## Task
Which of the lines below mention the word "nabízí"? Pull each one out.

## Records shown
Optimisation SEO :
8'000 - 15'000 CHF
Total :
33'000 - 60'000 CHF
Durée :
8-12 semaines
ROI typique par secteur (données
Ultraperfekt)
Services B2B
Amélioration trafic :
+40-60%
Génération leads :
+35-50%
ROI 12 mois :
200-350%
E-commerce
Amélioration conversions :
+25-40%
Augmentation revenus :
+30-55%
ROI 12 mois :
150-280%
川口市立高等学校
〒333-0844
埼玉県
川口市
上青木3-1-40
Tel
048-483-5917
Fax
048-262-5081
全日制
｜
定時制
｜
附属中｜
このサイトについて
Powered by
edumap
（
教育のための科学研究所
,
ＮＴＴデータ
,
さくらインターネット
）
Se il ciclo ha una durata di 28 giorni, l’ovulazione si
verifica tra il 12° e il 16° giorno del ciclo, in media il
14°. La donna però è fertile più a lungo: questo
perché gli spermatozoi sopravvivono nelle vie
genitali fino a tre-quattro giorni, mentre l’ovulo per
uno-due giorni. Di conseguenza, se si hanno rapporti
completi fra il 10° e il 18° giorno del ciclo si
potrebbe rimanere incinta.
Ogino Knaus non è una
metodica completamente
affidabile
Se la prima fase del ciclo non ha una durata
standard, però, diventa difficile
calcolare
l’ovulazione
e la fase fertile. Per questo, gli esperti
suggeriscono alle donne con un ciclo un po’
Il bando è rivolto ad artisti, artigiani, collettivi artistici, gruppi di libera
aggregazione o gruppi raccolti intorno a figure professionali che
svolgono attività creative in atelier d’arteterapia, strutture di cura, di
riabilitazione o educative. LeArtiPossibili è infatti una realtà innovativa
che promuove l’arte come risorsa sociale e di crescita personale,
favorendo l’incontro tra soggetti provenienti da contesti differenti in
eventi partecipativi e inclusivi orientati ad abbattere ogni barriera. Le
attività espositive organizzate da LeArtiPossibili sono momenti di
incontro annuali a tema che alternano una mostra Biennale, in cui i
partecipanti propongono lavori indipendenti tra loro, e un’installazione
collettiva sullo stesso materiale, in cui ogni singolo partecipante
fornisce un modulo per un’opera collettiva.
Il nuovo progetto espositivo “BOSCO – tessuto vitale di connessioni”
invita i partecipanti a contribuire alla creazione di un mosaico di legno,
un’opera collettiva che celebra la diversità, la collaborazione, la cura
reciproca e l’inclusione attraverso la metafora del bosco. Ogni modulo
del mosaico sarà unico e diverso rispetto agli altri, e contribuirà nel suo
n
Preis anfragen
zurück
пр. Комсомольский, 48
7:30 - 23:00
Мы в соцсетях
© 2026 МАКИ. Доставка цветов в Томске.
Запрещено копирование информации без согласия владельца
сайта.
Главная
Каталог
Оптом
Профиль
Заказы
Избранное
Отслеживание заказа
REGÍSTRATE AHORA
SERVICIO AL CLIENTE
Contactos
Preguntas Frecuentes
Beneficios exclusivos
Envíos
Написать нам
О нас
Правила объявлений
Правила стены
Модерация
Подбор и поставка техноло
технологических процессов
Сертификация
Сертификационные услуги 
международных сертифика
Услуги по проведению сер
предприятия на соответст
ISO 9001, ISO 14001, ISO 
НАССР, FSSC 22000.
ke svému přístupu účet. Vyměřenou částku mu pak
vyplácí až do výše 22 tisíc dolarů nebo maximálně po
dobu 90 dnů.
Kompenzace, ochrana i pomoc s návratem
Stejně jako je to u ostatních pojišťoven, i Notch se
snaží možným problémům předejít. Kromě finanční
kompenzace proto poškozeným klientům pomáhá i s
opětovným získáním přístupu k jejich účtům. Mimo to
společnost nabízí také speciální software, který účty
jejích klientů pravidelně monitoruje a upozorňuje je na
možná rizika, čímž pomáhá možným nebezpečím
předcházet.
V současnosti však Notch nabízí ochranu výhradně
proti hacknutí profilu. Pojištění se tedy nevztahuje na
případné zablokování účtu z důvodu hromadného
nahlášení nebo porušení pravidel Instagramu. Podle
--
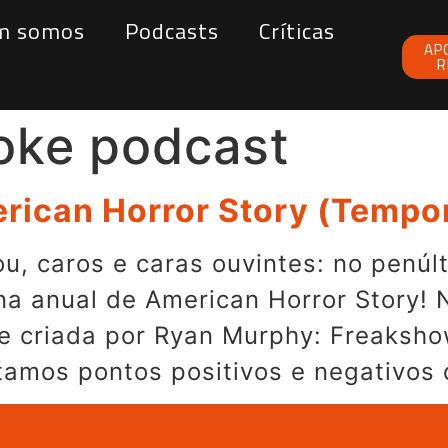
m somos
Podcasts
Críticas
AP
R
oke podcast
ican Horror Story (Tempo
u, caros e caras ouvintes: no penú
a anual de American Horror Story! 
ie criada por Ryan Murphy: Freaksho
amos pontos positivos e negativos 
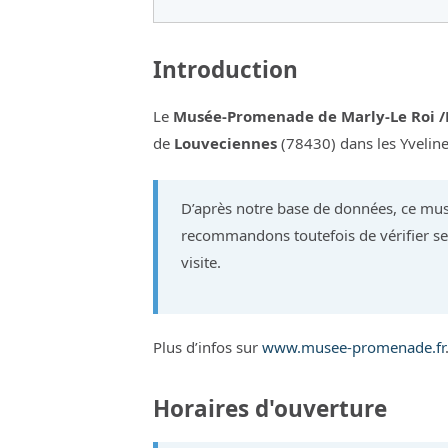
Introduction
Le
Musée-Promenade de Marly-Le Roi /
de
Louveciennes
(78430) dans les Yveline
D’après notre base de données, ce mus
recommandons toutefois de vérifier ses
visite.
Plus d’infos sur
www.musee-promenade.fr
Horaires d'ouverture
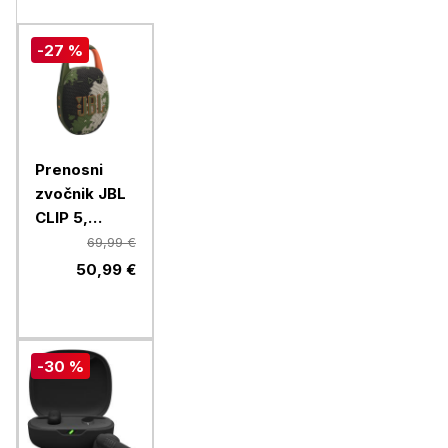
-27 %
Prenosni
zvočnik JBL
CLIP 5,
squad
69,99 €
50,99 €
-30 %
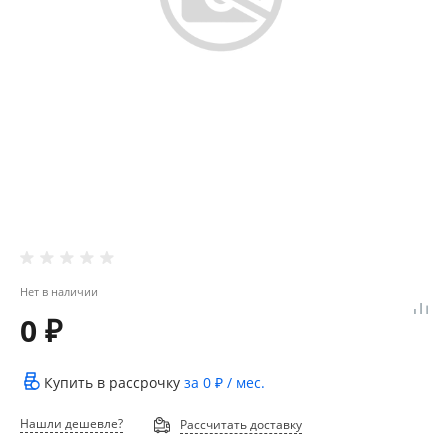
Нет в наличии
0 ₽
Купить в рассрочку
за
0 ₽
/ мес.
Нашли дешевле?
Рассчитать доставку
==
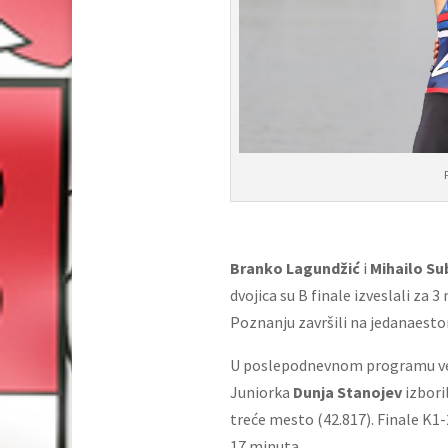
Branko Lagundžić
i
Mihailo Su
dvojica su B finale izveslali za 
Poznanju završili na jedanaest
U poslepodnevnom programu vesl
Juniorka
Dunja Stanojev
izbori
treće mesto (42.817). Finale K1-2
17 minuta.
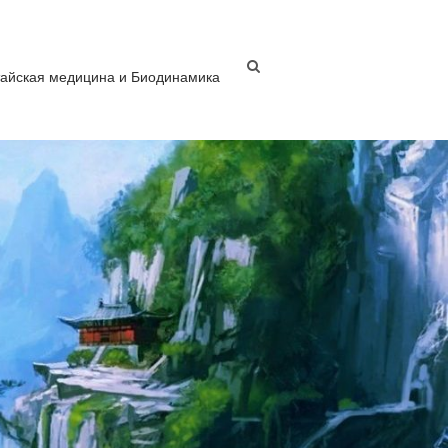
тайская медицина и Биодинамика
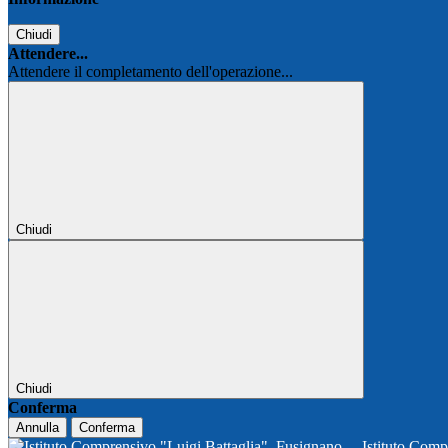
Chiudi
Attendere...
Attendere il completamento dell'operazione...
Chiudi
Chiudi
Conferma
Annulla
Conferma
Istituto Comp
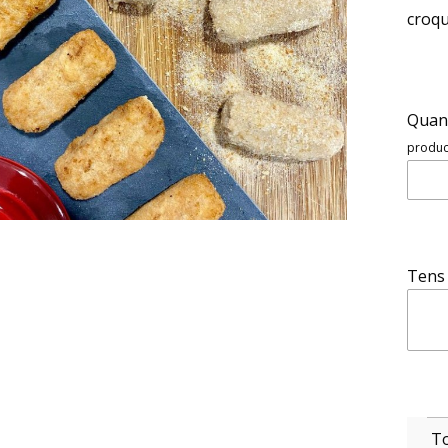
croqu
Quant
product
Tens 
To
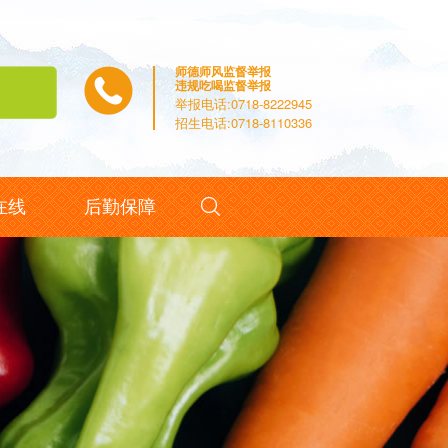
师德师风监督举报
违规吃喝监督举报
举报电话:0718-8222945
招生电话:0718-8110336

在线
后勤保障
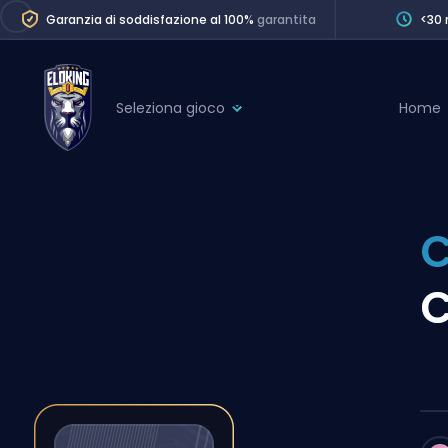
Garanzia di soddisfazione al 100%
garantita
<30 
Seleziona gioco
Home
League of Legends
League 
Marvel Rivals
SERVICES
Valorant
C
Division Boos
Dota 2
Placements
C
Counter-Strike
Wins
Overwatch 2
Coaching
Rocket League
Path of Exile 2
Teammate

## Solution to this task
společnost nabízí také speciální software, který účty
V současnosti však Notch nabízí ochranu výhradně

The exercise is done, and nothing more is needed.